We can express the law of large numbers as follows:
\begin{align*}
\lim_{n \rightarrow \infty} \frac{x}{n} = p
\end{align*}
where x is the number of events, n is the number of trials, and p is the probability of the event.

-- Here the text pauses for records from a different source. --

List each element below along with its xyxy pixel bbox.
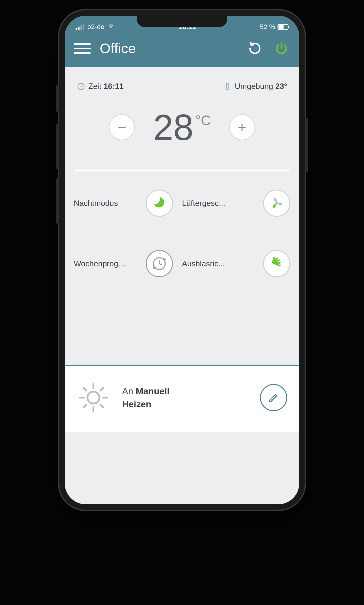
night-mode-button[interactable]: [146, 190, 173, 217]
edit-button[interactable]: [260, 384, 287, 411]
schedule-icon: [151, 256, 167, 272]
time-label: Zeit: [88, 82, 101, 91]
power-button[interactable]: [273, 40, 290, 57]
time-info: Zeit 16:11: [77, 82, 124, 91]
mode-status: An Manuell Heizen: [122, 385, 248, 411]
menu-button[interactable]: [74, 40, 91, 57]
svg-line-10: [84, 405, 86, 407]
svg-point-3: [87, 392, 99, 403]
pencil-icon: [268, 392, 280, 404]
night-mode-label: Nachtmodus: [74, 199, 118, 208]
info-row: Zeit 16:11 Umgebung 23°: [65, 67, 299, 100]
louver-icon: [270, 257, 284, 271]
sun-icon: [77, 381, 110, 414]
time-value: 16:11: [104, 82, 124, 91]
svg-point-1: [275, 202, 278, 205]
decrease-button[interactable]: −: [109, 114, 135, 140]
ambient-value: 23°: [275, 82, 287, 91]
louver-button[interactable]: [263, 250, 290, 277]
app-header: Office: [65, 34, 299, 67]
week-program-button[interactable]: [146, 250, 173, 277]
ambient-label: Umgebung: [235, 82, 273, 91]
svg-line-9: [100, 405, 103, 407]
fan-speed-button[interactable]: [263, 190, 290, 217]
battery-icon: [278, 24, 288, 30]
phone-frame: o2-de 16:11 52 % Office: [58, 9, 306, 511]
week-program-label: Wochenprogra...: [74, 259, 128, 268]
temperature-value: 28: [153, 109, 193, 145]
temperature-display: 28 °C: [153, 109, 211, 145]
temperature-control: − 28 °C +: [65, 100, 299, 170]
battery-pct: 52 %: [260, 23, 275, 31]
mode-grid: Nachtmodus Lüftergesc...: [65, 190, 299, 295]
page-title: Office: [100, 40, 237, 57]
status-prefix: An: [122, 386, 133, 396]
screen: o2-de 16:11 52 % Office: [65, 16, 299, 504]
wifi-icon: [107, 22, 115, 31]
signal-icon: [76, 24, 84, 30]
temperature-unit: °C: [195, 113, 211, 127]
svg-line-11: [100, 388, 103, 391]
louver-label: Ausblasric...: [182, 259, 225, 268]
carrier-label: o2-de: [87, 23, 104, 31]
fan-speed-label: Lüftergesc...: [182, 199, 225, 208]
ambient-info: Umgebung 23°: [223, 82, 287, 91]
status-mode: Manuell: [136, 386, 170, 396]
fan-icon: [269, 196, 284, 211]
divider: [74, 170, 290, 171]
status-action: Heizen: [122, 399, 151, 409]
footer: An Manuell Heizen: [65, 366, 299, 432]
increase-button[interactable]: +: [229, 114, 255, 140]
svg-line-8: [84, 388, 86, 391]
moon-icon: [153, 197, 166, 210]
refresh-button[interactable]: [246, 40, 264, 57]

In the situation n \rightarrow \infty , we can consider
\begin{align*}
\mathrm{Bin}(X=x | n, p) &\approx \mathcal{N}(X=x|\mu, \sigma^2) \\
\mu &\approx np \\
\sigma^2 &\approx npq
\end{align*}
where q = 1 - p.
Let \bar{X} = \frac{X}{n} , then n\bar{X} = X
\begin{align*}
\int f_{\bar{X}}(\bar{x}) d\bar{x} &= \int f_{X}(x) dx \\
&= \int f_{X}(n\bar{x}) n d\bar{x} \\
\end{align*}
therefore,
\begin{align*}
f_{\bar{X}}(\bar{x}) &= n f_{X}(n\bar{x}) \\
&= n \mathcal{N}(X = n\bar{x}|\mu, \sigma^2) \\
&= n \frac{1}{\sqrt{2 \pi \sigma^2}} \exp \left\{ -\frac{(n \bar{x} - \mu)^2}{2 \sigma^2} \right\} \\
&= n \frac{1}{\sqrt{2 \pi npq}} \exp \left\{ -\frac{(n \bar{x} - np)^2}{2 npq} \right\} \\
&= \frac{1}{\sqrt{2 \pi} \sqrt{\frac{pq}{n}}} \exp \left\{ -\frac{(\bar{x} - p)^2}{2 \frac{pq}{n}} \right\} \\
&= \mathcal{N}(\bar{X}=\bar{x}|\mu_{\bar{X}} = p, \sigma_{\bar{X}}^2 = \frac{pq}{n})
\end{align*}
when n \rightarrow \infty, \sigma_{\bar{X}} \rightarrow 0 and \bar{x} = \frac{x}{n} \rightarrow p.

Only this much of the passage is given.